Start of Supplied material

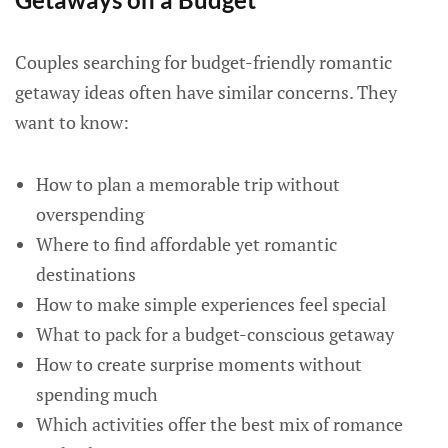
Couples searching for budget-friendly romantic
getaway ideas often have similar concerns. They
want to know:
How to plan a memorable trip without
overspending
Where to find affordable yet romantic
destinations
How to make simple experiences feel special
What to pack for a budget-conscious getaway
How to create surprise moments without
spending much
Which activities offer the best mix of romance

End of Supplied material

Return word for word the line with "How to plan a memorable trip without" and every line after it through the end of the records above.

How to plan a memorable trip without
overspending
Where to find affordable yet romantic
destinations
How to make simple experiences feel special
What to pack for a budget-conscious getaway
How to create surprise moments without
spending much
Which activities offer the best mix of romance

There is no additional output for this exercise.